» Provided information
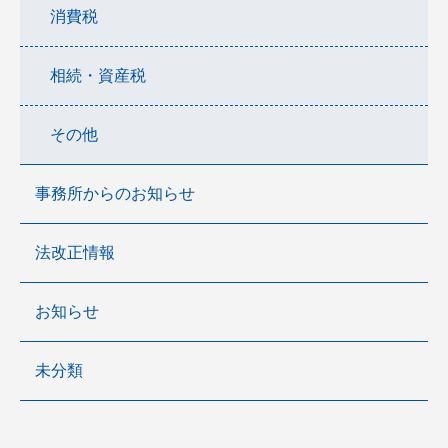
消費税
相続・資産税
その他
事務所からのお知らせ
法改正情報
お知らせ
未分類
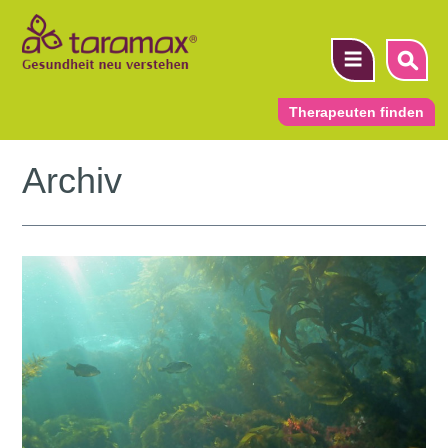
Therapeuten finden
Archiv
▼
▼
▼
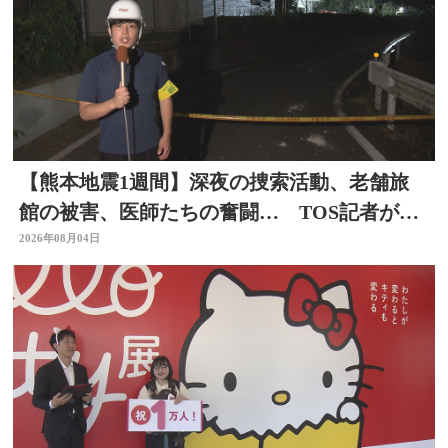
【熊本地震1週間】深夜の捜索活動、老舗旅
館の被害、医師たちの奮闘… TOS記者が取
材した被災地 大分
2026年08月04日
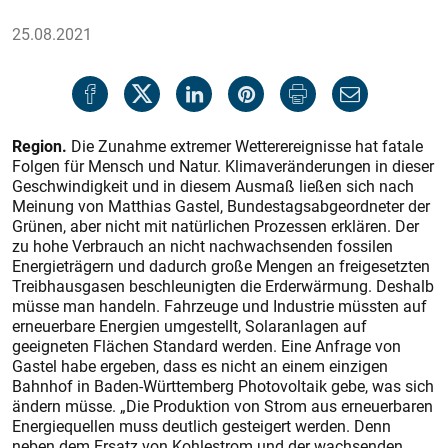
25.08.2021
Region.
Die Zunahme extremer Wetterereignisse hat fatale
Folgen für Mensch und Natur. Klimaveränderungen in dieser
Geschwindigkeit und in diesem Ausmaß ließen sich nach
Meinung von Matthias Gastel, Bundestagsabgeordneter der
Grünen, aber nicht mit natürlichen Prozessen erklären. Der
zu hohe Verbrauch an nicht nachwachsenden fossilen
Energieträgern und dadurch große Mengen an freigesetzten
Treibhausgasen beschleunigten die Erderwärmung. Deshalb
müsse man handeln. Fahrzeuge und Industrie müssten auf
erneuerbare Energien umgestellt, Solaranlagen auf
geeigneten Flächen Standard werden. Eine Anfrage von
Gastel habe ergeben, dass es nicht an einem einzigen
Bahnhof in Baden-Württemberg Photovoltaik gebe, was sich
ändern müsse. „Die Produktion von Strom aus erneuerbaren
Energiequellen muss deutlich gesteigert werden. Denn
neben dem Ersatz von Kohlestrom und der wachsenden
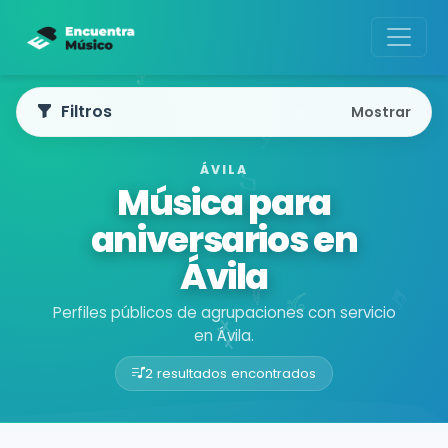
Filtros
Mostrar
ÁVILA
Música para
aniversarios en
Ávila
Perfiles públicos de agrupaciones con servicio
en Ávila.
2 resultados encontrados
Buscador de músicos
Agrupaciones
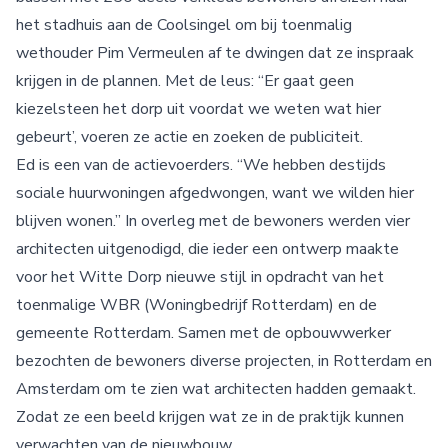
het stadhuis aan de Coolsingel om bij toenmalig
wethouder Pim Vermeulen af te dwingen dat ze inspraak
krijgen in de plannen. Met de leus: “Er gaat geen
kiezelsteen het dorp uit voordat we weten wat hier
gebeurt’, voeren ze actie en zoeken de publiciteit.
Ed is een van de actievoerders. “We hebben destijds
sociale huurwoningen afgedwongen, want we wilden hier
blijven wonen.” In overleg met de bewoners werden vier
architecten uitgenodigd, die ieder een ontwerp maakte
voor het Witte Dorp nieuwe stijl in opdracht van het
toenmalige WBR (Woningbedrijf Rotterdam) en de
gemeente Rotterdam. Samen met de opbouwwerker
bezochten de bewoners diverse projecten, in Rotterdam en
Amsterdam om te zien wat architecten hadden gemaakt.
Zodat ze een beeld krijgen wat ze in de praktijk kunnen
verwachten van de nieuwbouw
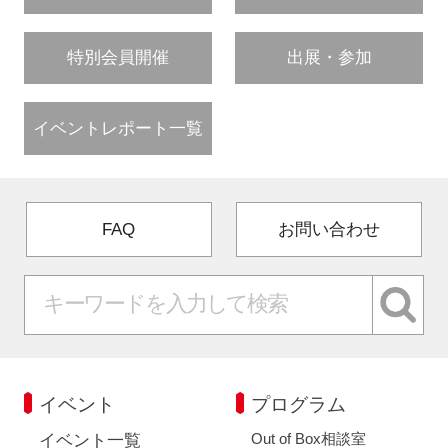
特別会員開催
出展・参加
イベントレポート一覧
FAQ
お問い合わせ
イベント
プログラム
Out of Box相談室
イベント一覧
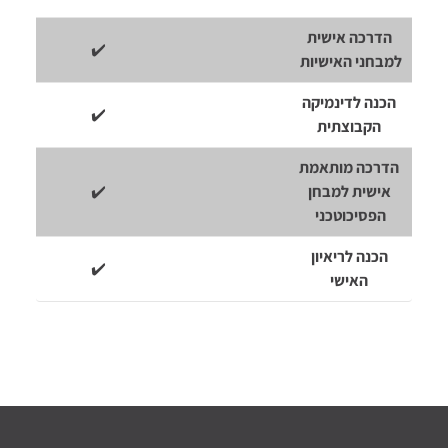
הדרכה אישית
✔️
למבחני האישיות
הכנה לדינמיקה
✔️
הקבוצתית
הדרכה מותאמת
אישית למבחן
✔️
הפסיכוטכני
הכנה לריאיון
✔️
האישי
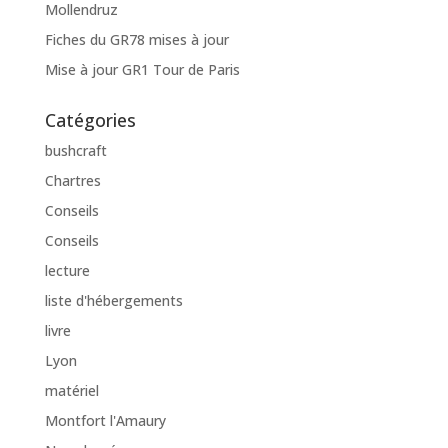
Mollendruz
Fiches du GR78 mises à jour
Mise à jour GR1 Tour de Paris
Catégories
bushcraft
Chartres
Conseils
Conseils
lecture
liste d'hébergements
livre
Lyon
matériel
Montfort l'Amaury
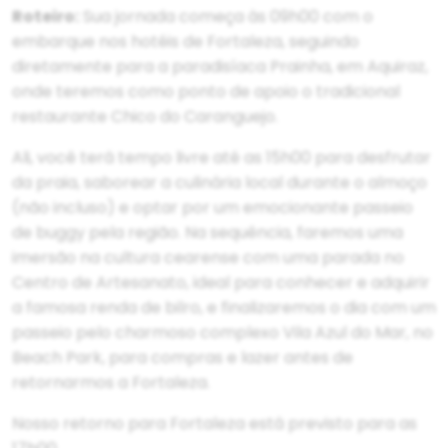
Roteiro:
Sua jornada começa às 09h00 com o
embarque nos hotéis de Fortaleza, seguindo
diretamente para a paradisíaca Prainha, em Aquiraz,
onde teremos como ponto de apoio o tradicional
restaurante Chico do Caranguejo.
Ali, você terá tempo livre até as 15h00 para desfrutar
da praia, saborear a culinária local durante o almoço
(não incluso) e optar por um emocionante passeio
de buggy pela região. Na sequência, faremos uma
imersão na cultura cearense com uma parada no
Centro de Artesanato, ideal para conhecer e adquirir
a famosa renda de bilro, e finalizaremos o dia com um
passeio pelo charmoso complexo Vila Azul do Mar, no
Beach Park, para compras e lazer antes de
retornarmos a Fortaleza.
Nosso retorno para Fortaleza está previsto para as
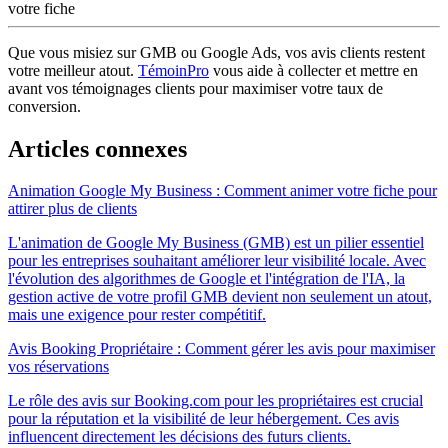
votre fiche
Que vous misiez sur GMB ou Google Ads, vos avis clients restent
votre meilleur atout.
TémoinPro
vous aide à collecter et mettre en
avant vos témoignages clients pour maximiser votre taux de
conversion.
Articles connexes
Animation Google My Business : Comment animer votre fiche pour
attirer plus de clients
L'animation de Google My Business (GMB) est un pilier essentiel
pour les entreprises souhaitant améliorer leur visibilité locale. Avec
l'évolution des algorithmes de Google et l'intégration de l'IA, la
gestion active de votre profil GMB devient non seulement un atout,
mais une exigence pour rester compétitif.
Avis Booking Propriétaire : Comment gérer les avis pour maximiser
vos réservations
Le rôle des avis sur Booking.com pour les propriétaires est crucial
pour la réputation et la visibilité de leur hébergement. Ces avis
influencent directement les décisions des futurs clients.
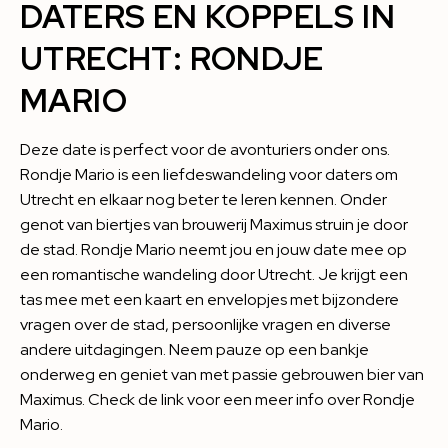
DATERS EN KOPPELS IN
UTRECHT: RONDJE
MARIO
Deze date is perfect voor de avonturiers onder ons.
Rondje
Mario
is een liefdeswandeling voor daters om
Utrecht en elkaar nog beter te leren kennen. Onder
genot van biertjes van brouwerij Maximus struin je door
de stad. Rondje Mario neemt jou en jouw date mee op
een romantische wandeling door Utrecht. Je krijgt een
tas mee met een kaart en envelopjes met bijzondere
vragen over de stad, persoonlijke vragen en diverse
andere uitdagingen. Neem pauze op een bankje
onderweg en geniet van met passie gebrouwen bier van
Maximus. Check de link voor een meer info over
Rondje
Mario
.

» Task brief
Above are the records; copy from them only the lines starting at the one containing "2 resultados encontrados" and ending at the one containing "da praia, saborear", exactly and without pictures.

» Your response
2 resultados encontrados
Buscador de músicos
Agrupaciones
het stadhuis aan de Coolsingel om bij toenmalig
wethouder Pim Vermeulen af te dwingen dat ze inspraak
krijgen in de plannen. Met de leus: “Er gaat geen
kiezelsteen het dorp uit voordat we weten wat hier
gebeurt’, voeren ze actie en zoeken de publiciteit.
Ed is een van de actievoerders. “We hebben destijds
sociale huurwoningen afgedwongen, want we wilden hier
blijven wonen.” In overleg met de bewoners werden vier
architecten uitgenodigd, die ieder een ontwerp maakte
voor het Witte Dorp nieuwe stijl in opdracht van het
toenmalige WBR (Woningbedrijf Rotterdam) en de
gemeente Rotterdam. Samen met de opbouwwerker
bezochten de bewoners diverse projecten, in Rotterdam en
Amsterdam om te zien wat architecten hadden gemaakt.
Zodat ze een beeld krijgen wat ze in de praktijk kunnen
verwachten van de nieuwbouw
特別会員開催
出展・参加
イベントレポート一覧
FAQ
お問い合わせ
イベント
プログラム
Out of Box相談室
イベント一覧
הדרכה אישית
✔️
למבחני האישיות
הכנה לדינמיקה
✔️
הקבוצתית
הדרכה מותאמת
אישית למבחן
✔️
הפסיכוטכני
הכנה לריאיון
✔️
האישי
Mollendruz
Fiches du GR78 mises à jour
Mise à jour GR1 Tour de Paris
Catégories
bushcraft
Chartres
Conseils
Conseils
lecture
liste d'hébergements
livre
Lyon
matériel
Montfort l'Amaury
Roteiro:
Sua jornada começa às 09h00 com o
embarque nos hotéis de Fortaleza, seguindo
diretamente para a paradisíaca Prainha, em Aquiraz,
onde teremos como ponto de apoio o tradicional
restaurante Chico do Caranguejo.
Ali, você terá tempo livre até as 15h00 para desfrutar
da praia, saborear a culinária local durante o almoço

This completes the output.